/indexify-extractors

AI Extractors for Indexify

Primary LanguageHTML

Indexify Extractors

Overview

This repository hosts a collection of extractors for Indexify, a multi-modal structured extraction and real-time indexing engine designed for Large Language Model applications. These extractors complement the core functionalities of Indexify, enabling seamless integration and enhanced data processing capabilities.

For the main Indexify project, visit: Indexify Main Repository.

Features

  • Real-Time Data Processing: Enhance Indexify with real-time data extraction capabilities.
  • Plug-and-Play Integration: Easily integrate these extractors with the main Indexify engine.
  • Diverse Data Support: Extends Indexify's ability to handle various data types and structures.

Usage

Pick any extractor you are interested in running. You can also clone the entire repository to access all extractors.

git clone https://github.com/your-repository/indexify-extractors.git

From the Indexify Main Repository, you can then package the extractor (this creates a docker image), and then run it inside Indexify.
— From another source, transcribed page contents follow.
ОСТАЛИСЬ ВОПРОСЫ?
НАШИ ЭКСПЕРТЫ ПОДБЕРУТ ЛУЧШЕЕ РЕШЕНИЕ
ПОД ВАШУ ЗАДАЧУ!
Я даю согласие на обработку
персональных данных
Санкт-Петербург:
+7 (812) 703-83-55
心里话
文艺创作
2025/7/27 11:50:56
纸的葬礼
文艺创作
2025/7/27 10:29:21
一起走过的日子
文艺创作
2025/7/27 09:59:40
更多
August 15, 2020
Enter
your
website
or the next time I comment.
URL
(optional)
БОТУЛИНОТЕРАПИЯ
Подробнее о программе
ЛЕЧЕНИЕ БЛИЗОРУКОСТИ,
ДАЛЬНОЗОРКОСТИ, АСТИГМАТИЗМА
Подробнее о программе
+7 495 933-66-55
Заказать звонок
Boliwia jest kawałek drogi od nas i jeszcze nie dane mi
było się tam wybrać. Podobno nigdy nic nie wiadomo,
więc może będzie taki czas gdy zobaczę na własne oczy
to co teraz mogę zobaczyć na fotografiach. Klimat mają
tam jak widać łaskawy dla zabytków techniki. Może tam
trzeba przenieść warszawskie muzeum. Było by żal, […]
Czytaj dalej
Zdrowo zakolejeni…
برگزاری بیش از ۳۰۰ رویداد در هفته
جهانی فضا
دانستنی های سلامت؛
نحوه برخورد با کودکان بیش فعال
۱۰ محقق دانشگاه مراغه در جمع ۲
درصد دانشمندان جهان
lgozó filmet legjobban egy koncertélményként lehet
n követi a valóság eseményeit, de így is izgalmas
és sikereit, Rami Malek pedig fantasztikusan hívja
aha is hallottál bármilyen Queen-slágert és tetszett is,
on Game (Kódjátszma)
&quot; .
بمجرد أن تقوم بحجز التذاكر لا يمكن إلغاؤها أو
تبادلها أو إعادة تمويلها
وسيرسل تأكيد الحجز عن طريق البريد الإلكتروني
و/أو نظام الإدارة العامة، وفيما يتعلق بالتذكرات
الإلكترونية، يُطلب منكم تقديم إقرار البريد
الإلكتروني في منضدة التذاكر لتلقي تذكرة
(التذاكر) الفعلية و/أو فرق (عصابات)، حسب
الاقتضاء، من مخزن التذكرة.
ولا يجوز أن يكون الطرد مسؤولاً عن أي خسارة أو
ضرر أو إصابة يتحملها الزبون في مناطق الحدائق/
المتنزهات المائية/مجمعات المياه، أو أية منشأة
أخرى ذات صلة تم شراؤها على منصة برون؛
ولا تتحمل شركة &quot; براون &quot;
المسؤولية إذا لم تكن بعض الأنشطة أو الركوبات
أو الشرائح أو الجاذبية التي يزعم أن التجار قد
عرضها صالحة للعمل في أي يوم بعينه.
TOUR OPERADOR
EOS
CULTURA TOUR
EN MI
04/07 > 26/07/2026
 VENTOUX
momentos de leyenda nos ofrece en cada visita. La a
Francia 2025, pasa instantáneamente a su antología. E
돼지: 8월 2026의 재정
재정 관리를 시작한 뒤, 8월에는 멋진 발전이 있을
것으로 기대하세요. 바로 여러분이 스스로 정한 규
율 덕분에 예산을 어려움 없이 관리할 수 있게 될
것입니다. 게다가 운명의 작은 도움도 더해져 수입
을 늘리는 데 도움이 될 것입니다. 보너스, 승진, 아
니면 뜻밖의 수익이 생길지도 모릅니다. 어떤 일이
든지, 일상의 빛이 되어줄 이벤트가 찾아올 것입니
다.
The easiest way to package and validate that it's running is

indexify extractor package --config-path indexify-extractors/extractors/minilm_l6.yaml
docker run diptanu/minilm-l6-extractor --text "Hello, I will be transformed into a vector-embedding!"

Directory Structure

Currently there is a single folder extractors/. Each extractor inside it consists of a .yaml file, and a .py file. The .yaml file describes the name, description, version, as well as the pip dependencies and the (ubuntu) system dependencies. The containers are dockerized and are running Ubuntu::22.04 as of the day of writing.